What you should do: Skipping each picture, output the entries exactly as they stand below.

___

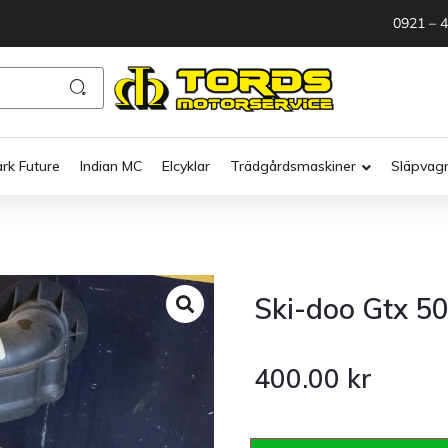
0921 – 
ark Future
Indian MC
Elcyklar
Trädgårdsmaskiner
Släpvag
Ski-doo Gtx 500
400.00
kr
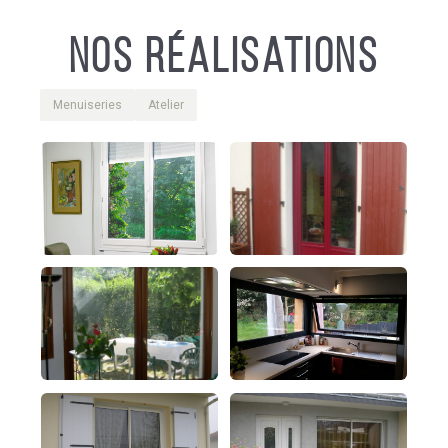
Nos réalisations
Menuiseries
Atelier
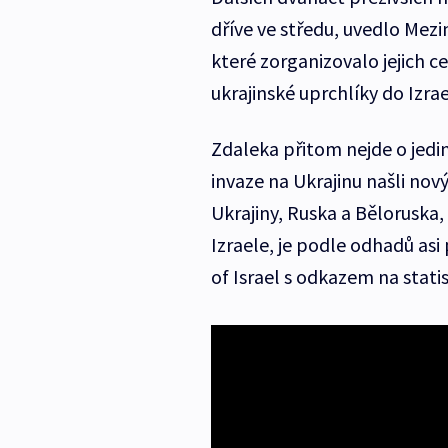
dříve ve středu, uvedlo Mezi
které zorganizovalo jejich ce
ukrajinské uprchlíky do Izrae
Zdaleka přitom nejde o jedin
invaze na Ukrajinu našli nový 
Ukrajiny, Ruska a Běloruska,
Izraele, je podle odhadů asi
of Israel s odkazem na statis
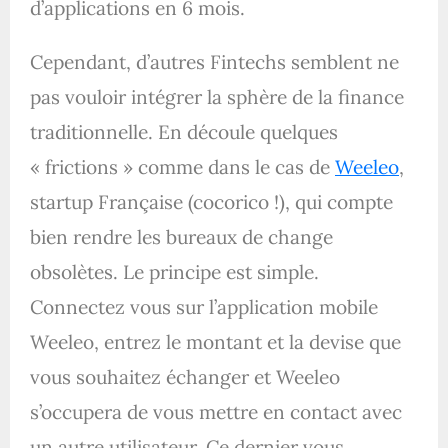
d’applications en 6 mois.
Cependant, d’autres Fintechs semblent ne
pas vouloir intégrer la sphère de la finance
traditionnelle. En découle quelques
« frictions » comme dans le cas de
Weeleo
,
startup Française (cocorico !), qui compte
bien rendre les bureaux de change
obsolètes. Le principe est simple.
Connectez vous sur l’application mobile
Weeleo, entrez le montant et la devise que
vous souhaitez échanger et Weeleo
s’occupera de vous mettre en contact avec
un autre utilisateur. Ce dernier vous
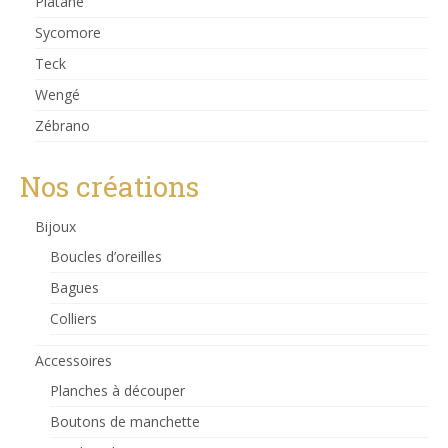
Platane
Sycomore
Teck
Wengé
Zébrano
Nos créations
Bijoux
Boucles d’oreilles
Bagues
Colliers
Accessoires
Planches à découper
Boutons de manchette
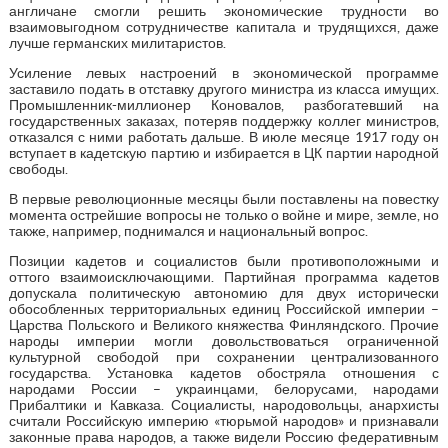
англичане смогли решить экономические трудности во
взаимовыгодном сотрудничестве капитала и трудящихся, даже
лучше германских милитаристов.
Усиление левых настроений в экономической программе
заставило подать в отставку другого министра из класса имущих.
Промышленник-миллионер Коновалов, разбогатевший на
государственных заказах, потеряв поддержку коллег министров,
отказался с ними работать дальше. В июле месяце 1917 году он
вступает в кадетскую партию и избирается в ЦК партии народной
свободы.
В первые революционные месяцы были поставлены на повестку
момента острейшие вопросы не только о войне и мире, земле, но
также, например, поднимался и национальный вопрос.
Позиции кадетов и социалистов были противоположными и
оттого взаимоисключающими. Партийная программа кадетов
допускала политическую автономию для двух исторически
обособленных территориальных единиц Российской империи –
Царства Польского и Великого княжества Финляндского. Прочие
народы империи могли довольствоваться ограниченной
культурной свободой при сохранении централизованного
государства. Установка кадетов обостряла отношения с
народами России – украинцами, белорусами, народами
Прибалтики и Кавказа. Социалисты, народовольцы, анархисты
считали Российскую империю «тюрьмой народов» и признавали
законные права народов, а также видели Россию федеративным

___

Solution:
0921 – 
ark Future
Indian MC
Elcyklar
Trädgårdsmaskiner
Släpvag
Ski-doo Gtx 500
400.00
kr
Nos réalisations
Menuiseries
Atelier
dříve ve středu, uvedlo Mezi
které zorganizovalo jejich ce
ukrajinské uprchlíky do Izrae
Zdaleka přitom nejde o jedin
invaze na Ukrajinu našli nový 
Ukrajiny, Ruska a Běloruska,
Izraele, je podle odhadů asi
of Israel s odkazem na statis
d’applications en 6 mois.
Cependant, d’autres Fintechs semblent ne
pas vouloir intégrer la sphère de la finance
traditionnelle. En découle quelques
« frictions » comme dans le cas de
Weeleo
,
startup Française (cocorico !), qui compte
bien rendre les bureaux de change
obsolètes. Le principe est simple.
Connectez vous sur l’application mobile
Weeleo, entrez le montant et la devise que
vous souhaitez échanger et Weeleo
s’occupera de vous mettre en contact avec
un autre utilisateur. Ce dernier vous
Platane
Sycomore
Teck
Wengé
Zébrano
Nos créations
Bijoux
Boucles d’oreilles
Bagues
Colliers
Accessoires
Planches à découper
Boutons de manchette
англичане смогли решить экономические трудности во
взаимовыгодном сотрудничестве капитала и трудящихся, даже
лучше германских милитаристов.
Усиление левых настроений в экономической программе
заставило подать в отставку другого министра из класса имущих.
Промышленник-миллионер Коновалов, разбогатевший на
государственных заказах, потеряв поддержку коллег министров,
отказался с ними работать дальше. В июле месяце 1917 году он
вступает в кадетскую партию и избирается в ЦК партии народной
свободы.
В первые революционные месяцы были поставлены на повестку
момента острейшие вопросы не только о войне и мире, земле, но
также, например, поднимался и национальный вопрос.
Позиции кадетов и социалистов были противоположными и
оттого взаимоисключающими. Партийная программа кадетов
допускала политическую автономию для двух исторически
обособленных территориальных единиц Российской империи –
Царства Польского и Великого княжества Финляндского. Прочие
народы империи могли довольствоваться ограниченной
культурной свободой при сохранении централизованного
государства. Установка кадетов обостряла отношения с
народами России – украинцами, белорусами, народами
Прибалтики и Кавказа. Социалисты, народовольцы, анархисты
считали Российскую империю «тюрьмой народов» и признавали
законные права народов, а также видели Россию федеративным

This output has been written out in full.